What the task requires =
Quote only the lines that start at the line with "ayúdame a través de este tiempo difícil." and run to the end of the entries; omit the pictures.

Exercise material =
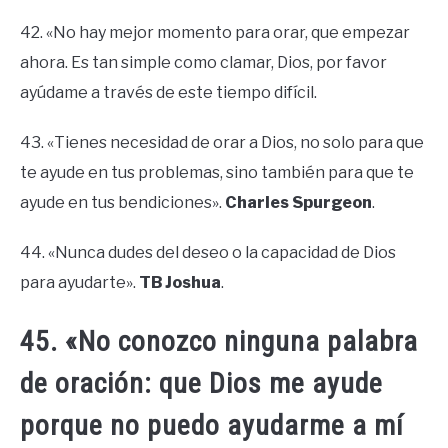
42. «No hay mejor momento para orar, que empezar
ahora. Es tan simple como clamar, Dios, por favor
ayúdame a través de este tiempo difícil.
43. «Tienes necesidad de orar a Dios, no solo para que
te ayude en tus problemas, sino también para que te
ayude en tus bendiciones».
Charles Spurgeon
.
44. «Nunca dudes del deseo o la capacidad de Dios
para ayudarte».
TB Joshua
.
45. «No conozco ninguna palabra
de oración: que Dios me ayude
porque no puedo ayudarme a mí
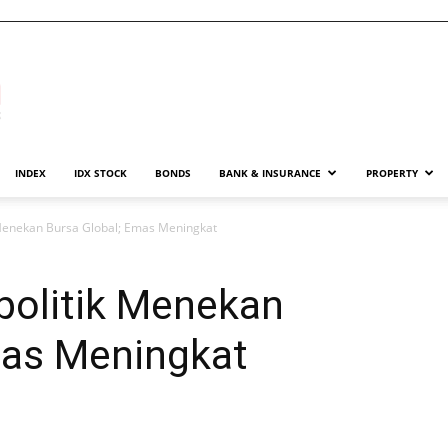
INDEX
IDX STOCK
BONDS
BANK & INSURANCE
PROPERTY
Menekan Bursa Global; Emas Meningkat
olitik Menekan
mas Meningkat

Response =
ayúdame a través de este tiempo difícil.
43. «Tienes necesidad de orar a Dios, no solo para que
te ayude en tus problemas, sino también para que te
ayude en tus bendiciones».
Charles Spurgeon
.
44. «Nunca dudes del deseo o la capacidad de Dios
para ayudarte».
TB Joshua
.
45. «No conozco ninguna palabra
de oración: que Dios me ayude
porque no puedo ayudarme a mí
INDEX
IDX STOCK
BONDS
BANK & INSURANCE
PROPERTY
Menekan Bursa Global; Emas Meningkat
olitik Menekan
mas Meningkat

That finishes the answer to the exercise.